►

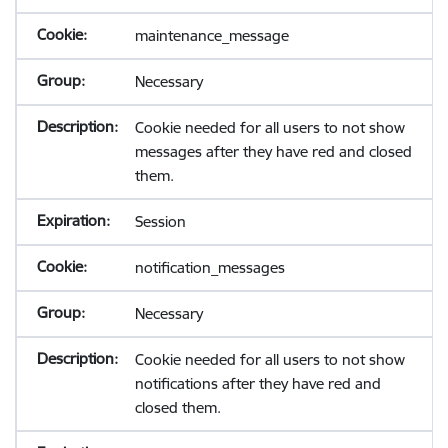
maintenance_message
Necessary
Cookie needed for all users to not show
messages after they have red and closed
them.
Session
notification_messages
Necessary
Cookie needed for all users to not show
notifications after they have red and
closed them.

◄

Work to be completed: Leaving out the pictures, print every record exactly as written.

Answer to the problem:
maintenance_message
Necessary
Cookie needed for all users to not show
messages after they have red and closed
them.
Session
notification_messages
Necessary
Cookie needed for all users to not show
notifications after they have red and
closed them.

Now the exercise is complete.